I am trying to build an Shiny App that can dynamically display sentences from a database column by matching a Corpus from a text box , ie. as users starts typing the text in the text box, all the sentences that would match (corpus from the text typed) need to be displayed by order of number of words that that matchs the corpus
I tried kwic
function but that is not helping match corpus dynamically, approach that I tried,
require(quanteda)
require(tm)
data(crude, package = "tm")
mycorpus <- corpus(crude)
kwic(mycorpus, "company") # Pass the words from the text box corpus
request help...
I think what you're asking for is,
table(kwic(mycorpus, phrase, join = FALSE)$keyword)
where phrase
just gets lengthened as more terms get typed in. (Requires quanteda >= 0.99
, which also includes the phrase
function which might be useful here.) For a more general match, you could convert both the corpus and all entered terms (in an ever-lengthening phrase
) into tokenized wordstems
mystems <- corpus(crude) %>% texts() %>% tokens() %>% tokens_wordstem()

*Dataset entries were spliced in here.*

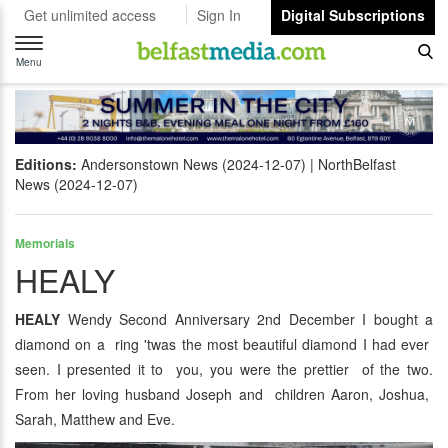
Get unlimited access
Sign In
Digital Subscriptions
Toggle
navigation
Menu
Editions:
Andersonstown News (2024-12-07)
NorthBelfast
News (2024-12-07)
Memorials
HEALY
HEALY
Wendy Second Anniversary 2nd December I bought a
diamond on a ring 'twas the most beautiful diamond I had ever
seen. I presented it to you, you were the prettier of the two.
From her loving husband Joseph and children Aaron, Joshua,
Sarah, Matthew and Eve.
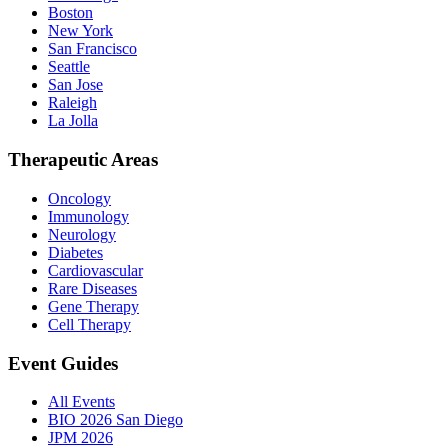
Boston
New York
San Francisco
Seattle
San Jose
Raleigh
La Jolla
Therapeutic Areas
Oncology
Immunology
Neurology
Diabetes
Cardiovascular
Rare Diseases
Gene Therapy
Cell Therapy
Event Guides
All Events
BIO 2026 San Diego
JPM 2026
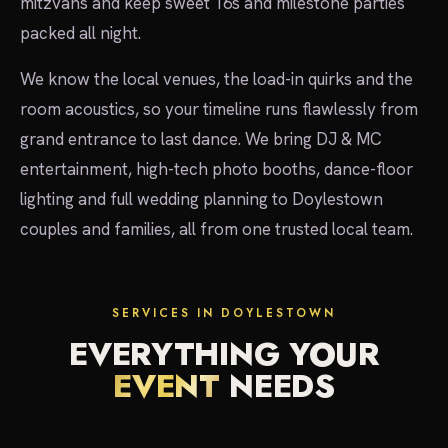
mitzvahs and keep sweet 16s and milestone parties
packed all night.
We know the local venues, the load-in quirks and the
room acoustics, so your timeline runs flawlessly from
grand entrance to last dance. We bring DJ & MC
entertainment, high-tech photo booths, dance-floor
lighting and full wedding planning to Doylestown
couples and families, all from one trusted local team.
SERVICES IN DOYLESTOWN
EVERYTHING YOUR
EVENT
NEEDS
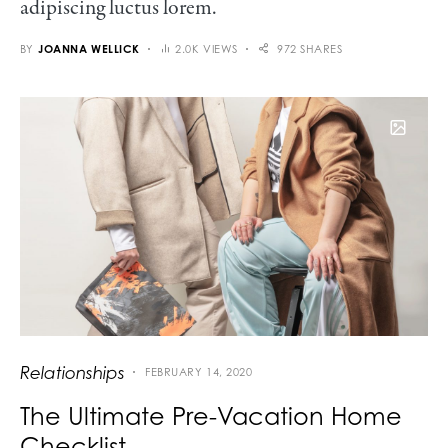
adipiscing luctus lorem.
BY
JOANNA WELLICK
2.0K VIEWS
972 SHARES
Relationships
FEBRUARY 14, 2020
The Ultimate Pre-Vacation Home
Checklist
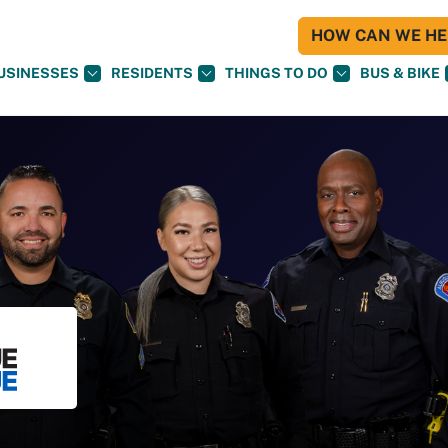
HOW CAN WE HEL
USINESSES
RESIDENTS
THINGS TO DO
BUS & BIKE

phrase <- tokens(phrase, remove_punct = TRUE, remove_symbols = TRUE) %>%
tokens_wordstem(language = "greek") %>% # or whatever
as.character()
Then table(kwic(mystems, phrase, join = FALSE)$keyword)
should do same thing but matching word stems only, rather than exact words. If you want numbers of words that match each document, then a *apply
-type wrapper (or purrr::map()
) will also extract that.